Milkweed, with "weed" right in its name, grows wild in many fields across America. It is an opportunistic plant, often sprouting up in a pasture that has been left fallow or growing in a paddock when other plants have been eaten down by livestock. You can sow Milkweed by seed in the fall in an open, sunny area - but often, you don't have to.

You might hesitate in eating Milkweed because you think the plant is poisonous, but it can be safely eaten as long as you are careful about identifying the plant. You can eat almost all of the Milkweed plant, including the leaves, tender stems, buds and flowers. The tastiest part of the plant is commonly agreed to be the flowers. You can boil the flowers or mix them with flour and eggs to make fritters. Milkweed blossom fritters are delicious with honey, and taste a little bit like broccoli.

Leaves and young stems can be steamed, fried, or boiled much and enjoyed as a side much like asparagus or spinach. While you likely won't see Milkweed blossoms on a menu near you soon, they are well worth trying as a tasty, easy to harvest meal.

The milky white sap inside Milkweed stalks and blossom also have some wonderful benefits. The sap is used to treat warts and eating the leaves and shoots is said to help with kidney stones and stomach ailments. The roots of the plant are also used for their healing effects on stomach problems.

Furthermore, the threadlike, silky seeds inside the pods of the Milkweed are also useful. The silk was used during World War II to stuff lifejackets and for spinning in textiles when fabric was in short supply. Native Americans used the pods for wool, and also would use the stalks of the plant to weave baskets.

Because the plant grows across the fields of America it was a staple in Native American life. Along with weaving baskets, making clothing, and stuffing pillows, the Native Americans regularly cooked with Milkweed and used it for many medicinal treatments. The Latin name for Milkweed, Asclepias, is for the Greek god of medicine.
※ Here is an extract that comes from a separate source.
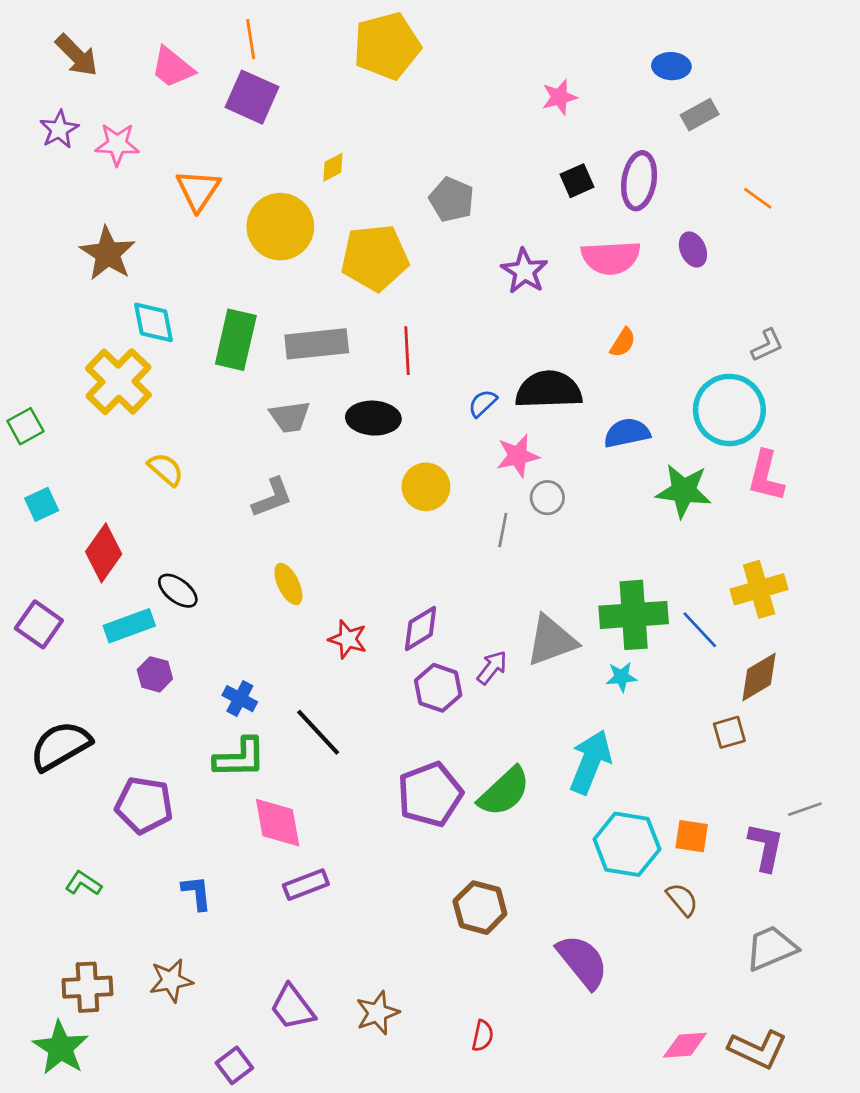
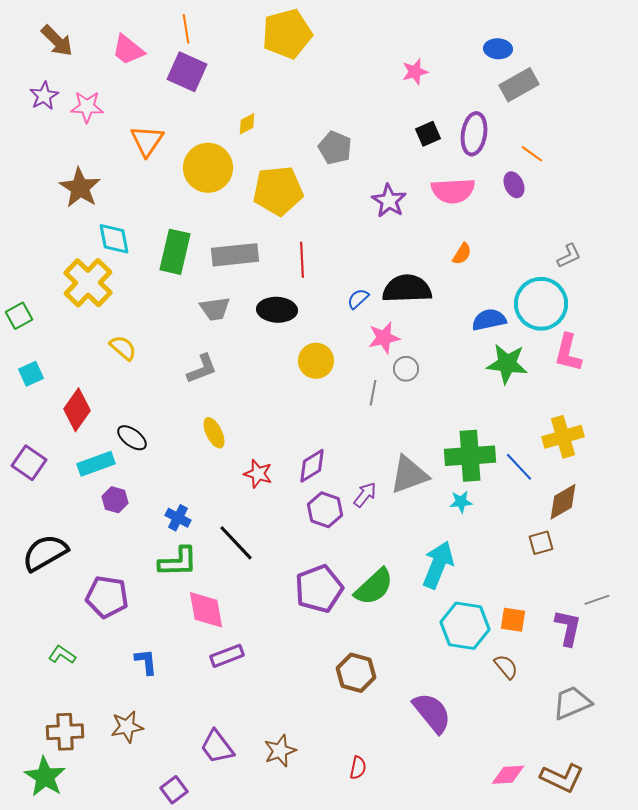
gray rectangle: (700, 115) -> (519, 85), size x1.4
orange line: (758, 198) -> (532, 154), moved
blue semicircle: (627, 433) -> (489, 320), moved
Today the Milkweed plant is being tested as a possible pesticide for nematodes, and people continue to test uses for its silky seed pods. Milkweed is also crucial to the survival of the Monarch butterfly, who uses its pollen as a food source for its caterpillars. These increasingly rare and beautiful butterflies are able to survive thanks to the resilience of the Milkweed plant.

If you don't have Milkweed already in a field near you, consider sowing some to reap the benefits and help the natural world around you. Thanks to its ever-expanding list of helpful properties, it promises to continue rewarding its growers.